(Stored data entries)
== Segment start ==

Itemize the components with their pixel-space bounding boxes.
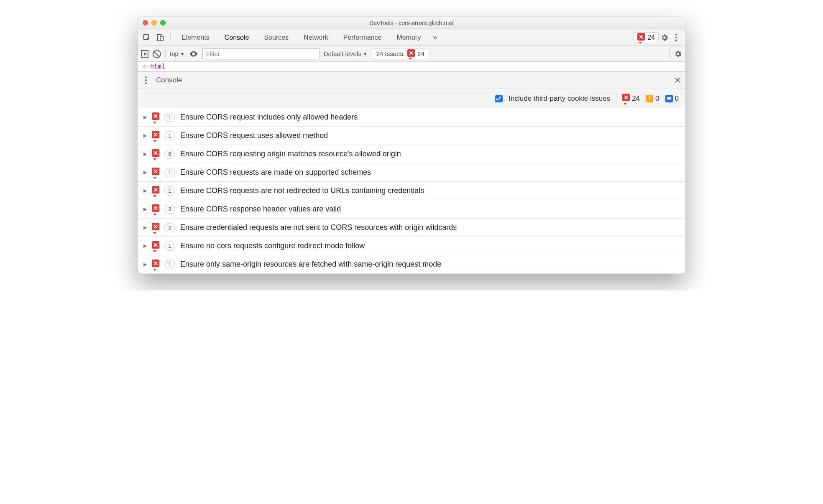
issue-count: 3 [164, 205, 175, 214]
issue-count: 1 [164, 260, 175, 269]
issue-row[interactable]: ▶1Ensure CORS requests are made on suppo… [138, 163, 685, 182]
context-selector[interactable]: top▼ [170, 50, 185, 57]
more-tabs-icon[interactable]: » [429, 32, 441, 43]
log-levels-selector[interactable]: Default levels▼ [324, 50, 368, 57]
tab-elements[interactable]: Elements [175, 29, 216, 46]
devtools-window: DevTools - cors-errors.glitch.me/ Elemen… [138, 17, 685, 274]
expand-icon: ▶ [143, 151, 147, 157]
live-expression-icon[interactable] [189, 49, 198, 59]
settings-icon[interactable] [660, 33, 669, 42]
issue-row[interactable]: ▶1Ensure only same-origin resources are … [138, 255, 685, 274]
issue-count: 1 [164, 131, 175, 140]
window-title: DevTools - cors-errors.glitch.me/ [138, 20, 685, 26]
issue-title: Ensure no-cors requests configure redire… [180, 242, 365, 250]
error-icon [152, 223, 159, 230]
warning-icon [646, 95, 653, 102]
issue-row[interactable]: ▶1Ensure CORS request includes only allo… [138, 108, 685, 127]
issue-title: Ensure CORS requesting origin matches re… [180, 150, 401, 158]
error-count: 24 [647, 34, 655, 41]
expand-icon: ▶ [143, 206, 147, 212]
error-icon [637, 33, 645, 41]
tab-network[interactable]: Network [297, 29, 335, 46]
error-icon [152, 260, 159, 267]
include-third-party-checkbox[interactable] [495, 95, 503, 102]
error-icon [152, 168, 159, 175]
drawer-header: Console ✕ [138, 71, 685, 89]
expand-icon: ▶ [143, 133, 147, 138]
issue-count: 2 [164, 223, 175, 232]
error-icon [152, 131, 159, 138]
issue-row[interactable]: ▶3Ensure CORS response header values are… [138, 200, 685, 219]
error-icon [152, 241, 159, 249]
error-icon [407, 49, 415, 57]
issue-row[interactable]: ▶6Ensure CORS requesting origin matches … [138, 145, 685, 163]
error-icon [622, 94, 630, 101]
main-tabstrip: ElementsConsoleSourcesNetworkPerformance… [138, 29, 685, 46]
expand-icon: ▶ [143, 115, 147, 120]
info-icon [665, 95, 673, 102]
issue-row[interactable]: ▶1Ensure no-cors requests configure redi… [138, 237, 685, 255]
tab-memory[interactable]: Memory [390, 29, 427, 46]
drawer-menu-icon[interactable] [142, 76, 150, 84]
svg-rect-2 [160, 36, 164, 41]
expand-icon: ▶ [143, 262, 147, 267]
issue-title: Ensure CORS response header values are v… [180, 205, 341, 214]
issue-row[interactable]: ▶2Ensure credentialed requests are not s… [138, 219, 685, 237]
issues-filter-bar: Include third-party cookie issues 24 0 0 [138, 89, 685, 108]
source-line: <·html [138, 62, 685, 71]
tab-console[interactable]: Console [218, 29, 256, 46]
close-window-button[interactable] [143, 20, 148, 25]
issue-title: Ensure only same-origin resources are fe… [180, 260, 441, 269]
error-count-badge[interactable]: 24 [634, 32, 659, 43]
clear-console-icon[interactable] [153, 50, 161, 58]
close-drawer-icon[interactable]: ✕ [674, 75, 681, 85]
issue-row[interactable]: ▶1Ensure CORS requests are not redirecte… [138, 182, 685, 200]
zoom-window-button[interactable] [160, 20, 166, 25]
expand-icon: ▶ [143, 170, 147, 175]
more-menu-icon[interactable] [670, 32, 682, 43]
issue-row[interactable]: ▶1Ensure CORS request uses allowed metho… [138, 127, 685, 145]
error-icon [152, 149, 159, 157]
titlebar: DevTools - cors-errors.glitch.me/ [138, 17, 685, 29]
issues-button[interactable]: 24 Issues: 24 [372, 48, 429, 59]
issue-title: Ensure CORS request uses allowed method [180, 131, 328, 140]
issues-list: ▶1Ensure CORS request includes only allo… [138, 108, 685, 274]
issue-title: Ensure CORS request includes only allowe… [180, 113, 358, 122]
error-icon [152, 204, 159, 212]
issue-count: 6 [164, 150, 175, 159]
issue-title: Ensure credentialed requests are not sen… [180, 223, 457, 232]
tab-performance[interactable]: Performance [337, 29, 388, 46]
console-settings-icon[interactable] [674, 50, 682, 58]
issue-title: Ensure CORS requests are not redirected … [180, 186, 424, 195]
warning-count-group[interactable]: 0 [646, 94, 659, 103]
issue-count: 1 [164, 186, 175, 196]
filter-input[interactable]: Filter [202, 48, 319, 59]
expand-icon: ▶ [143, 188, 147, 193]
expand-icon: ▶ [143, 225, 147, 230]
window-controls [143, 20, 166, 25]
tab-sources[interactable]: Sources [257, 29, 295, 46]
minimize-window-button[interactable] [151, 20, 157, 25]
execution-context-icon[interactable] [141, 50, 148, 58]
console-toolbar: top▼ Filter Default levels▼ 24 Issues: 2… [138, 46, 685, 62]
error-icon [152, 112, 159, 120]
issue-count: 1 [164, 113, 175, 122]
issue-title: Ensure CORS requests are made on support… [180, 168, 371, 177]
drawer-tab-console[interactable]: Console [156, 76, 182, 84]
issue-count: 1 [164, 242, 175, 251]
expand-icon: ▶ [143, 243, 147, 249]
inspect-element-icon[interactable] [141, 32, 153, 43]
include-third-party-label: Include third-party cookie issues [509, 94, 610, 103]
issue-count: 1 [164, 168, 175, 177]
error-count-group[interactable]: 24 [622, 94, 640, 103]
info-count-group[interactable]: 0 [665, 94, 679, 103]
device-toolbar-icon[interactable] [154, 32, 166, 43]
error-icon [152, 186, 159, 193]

== Segment end ==
== Segment start ==

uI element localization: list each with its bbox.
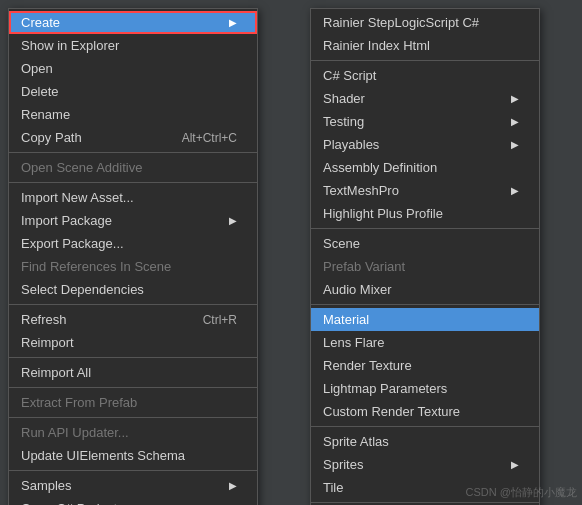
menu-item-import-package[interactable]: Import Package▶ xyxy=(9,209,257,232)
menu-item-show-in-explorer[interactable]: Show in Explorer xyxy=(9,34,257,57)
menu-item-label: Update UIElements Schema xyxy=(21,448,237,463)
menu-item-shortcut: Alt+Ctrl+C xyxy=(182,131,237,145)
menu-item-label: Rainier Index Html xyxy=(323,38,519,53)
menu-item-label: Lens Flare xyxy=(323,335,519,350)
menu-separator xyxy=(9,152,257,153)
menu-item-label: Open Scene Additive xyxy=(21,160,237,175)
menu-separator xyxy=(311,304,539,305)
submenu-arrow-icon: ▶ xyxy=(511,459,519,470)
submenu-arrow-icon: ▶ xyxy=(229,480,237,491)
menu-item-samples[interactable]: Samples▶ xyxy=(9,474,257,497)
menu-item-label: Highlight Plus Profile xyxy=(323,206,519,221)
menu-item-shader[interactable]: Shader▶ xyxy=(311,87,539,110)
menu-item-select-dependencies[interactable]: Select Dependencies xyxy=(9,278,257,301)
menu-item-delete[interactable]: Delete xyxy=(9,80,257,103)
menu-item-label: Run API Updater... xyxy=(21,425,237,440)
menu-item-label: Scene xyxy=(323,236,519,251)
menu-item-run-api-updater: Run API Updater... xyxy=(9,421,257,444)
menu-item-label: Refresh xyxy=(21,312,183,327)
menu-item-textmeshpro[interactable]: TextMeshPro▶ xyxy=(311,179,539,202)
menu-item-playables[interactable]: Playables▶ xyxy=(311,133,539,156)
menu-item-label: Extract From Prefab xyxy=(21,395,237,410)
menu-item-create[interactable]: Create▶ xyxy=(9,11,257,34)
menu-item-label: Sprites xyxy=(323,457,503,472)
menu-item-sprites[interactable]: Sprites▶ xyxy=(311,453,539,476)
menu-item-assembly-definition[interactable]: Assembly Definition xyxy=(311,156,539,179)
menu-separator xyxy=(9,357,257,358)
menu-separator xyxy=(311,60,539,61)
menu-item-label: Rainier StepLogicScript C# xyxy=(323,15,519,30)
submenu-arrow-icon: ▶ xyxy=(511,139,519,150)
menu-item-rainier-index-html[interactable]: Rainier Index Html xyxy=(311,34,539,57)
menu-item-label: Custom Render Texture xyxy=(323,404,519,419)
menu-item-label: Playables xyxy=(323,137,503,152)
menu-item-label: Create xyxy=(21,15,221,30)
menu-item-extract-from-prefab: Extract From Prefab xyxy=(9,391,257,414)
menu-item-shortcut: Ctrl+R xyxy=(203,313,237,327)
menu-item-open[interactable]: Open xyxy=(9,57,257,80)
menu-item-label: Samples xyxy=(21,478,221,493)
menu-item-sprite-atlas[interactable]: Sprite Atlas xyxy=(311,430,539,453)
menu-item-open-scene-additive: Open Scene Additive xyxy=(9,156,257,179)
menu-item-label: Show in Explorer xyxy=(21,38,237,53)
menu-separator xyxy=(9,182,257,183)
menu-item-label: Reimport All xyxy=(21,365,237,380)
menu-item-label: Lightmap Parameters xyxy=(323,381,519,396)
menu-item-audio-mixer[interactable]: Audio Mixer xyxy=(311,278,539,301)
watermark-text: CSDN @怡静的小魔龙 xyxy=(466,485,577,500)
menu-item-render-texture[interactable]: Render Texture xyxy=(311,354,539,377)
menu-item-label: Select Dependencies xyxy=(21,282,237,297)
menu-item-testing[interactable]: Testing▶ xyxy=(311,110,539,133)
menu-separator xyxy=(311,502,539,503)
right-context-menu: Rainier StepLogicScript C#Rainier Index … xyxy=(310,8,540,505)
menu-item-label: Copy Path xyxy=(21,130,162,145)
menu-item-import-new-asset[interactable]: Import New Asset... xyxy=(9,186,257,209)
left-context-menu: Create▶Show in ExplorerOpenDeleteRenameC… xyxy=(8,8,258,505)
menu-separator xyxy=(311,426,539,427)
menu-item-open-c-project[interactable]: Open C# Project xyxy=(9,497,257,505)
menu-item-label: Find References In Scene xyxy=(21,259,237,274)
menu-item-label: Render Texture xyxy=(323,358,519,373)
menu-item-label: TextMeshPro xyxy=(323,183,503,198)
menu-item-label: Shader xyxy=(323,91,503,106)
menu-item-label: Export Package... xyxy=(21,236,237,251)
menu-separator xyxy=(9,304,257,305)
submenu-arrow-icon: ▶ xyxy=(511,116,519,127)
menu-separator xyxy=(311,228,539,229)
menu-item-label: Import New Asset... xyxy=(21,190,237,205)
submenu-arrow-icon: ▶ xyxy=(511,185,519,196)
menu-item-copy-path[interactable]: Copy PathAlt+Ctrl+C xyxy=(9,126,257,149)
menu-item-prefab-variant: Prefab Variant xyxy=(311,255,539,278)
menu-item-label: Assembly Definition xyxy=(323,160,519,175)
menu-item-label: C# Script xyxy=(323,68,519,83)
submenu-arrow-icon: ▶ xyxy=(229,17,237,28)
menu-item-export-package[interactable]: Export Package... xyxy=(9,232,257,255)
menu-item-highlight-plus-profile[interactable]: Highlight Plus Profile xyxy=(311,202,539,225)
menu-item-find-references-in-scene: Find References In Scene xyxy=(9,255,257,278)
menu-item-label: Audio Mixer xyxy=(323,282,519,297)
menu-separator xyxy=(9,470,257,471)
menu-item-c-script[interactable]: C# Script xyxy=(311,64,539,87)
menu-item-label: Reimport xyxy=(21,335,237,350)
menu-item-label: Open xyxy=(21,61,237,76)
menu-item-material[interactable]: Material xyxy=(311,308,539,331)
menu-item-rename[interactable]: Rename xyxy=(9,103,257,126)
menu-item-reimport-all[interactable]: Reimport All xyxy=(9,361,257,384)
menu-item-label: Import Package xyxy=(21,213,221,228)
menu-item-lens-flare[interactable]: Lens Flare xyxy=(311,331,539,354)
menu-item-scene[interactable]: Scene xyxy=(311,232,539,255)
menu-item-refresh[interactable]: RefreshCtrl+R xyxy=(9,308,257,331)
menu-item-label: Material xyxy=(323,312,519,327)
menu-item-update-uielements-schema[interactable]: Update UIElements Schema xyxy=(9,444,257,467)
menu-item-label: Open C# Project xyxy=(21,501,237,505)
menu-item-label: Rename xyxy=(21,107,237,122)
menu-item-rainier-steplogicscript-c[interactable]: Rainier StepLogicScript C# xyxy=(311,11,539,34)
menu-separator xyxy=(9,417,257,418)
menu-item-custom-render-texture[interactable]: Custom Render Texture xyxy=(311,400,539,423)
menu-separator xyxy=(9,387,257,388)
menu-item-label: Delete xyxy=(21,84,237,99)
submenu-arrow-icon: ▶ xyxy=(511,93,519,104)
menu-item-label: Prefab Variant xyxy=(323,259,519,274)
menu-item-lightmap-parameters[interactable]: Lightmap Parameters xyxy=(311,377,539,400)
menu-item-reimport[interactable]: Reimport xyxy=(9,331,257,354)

== Segment end ==

> _Assigned task_
Lines holding the word "Plus" are the answer; copy every one from the records above.

> _Response to the exercise_
menu-item-label: Highlight Plus Profile xyxy=(323,206,519,221)
menu-item-highlight-plus-profile[interactable]: Highlight Plus Profile xyxy=(311,202,539,225)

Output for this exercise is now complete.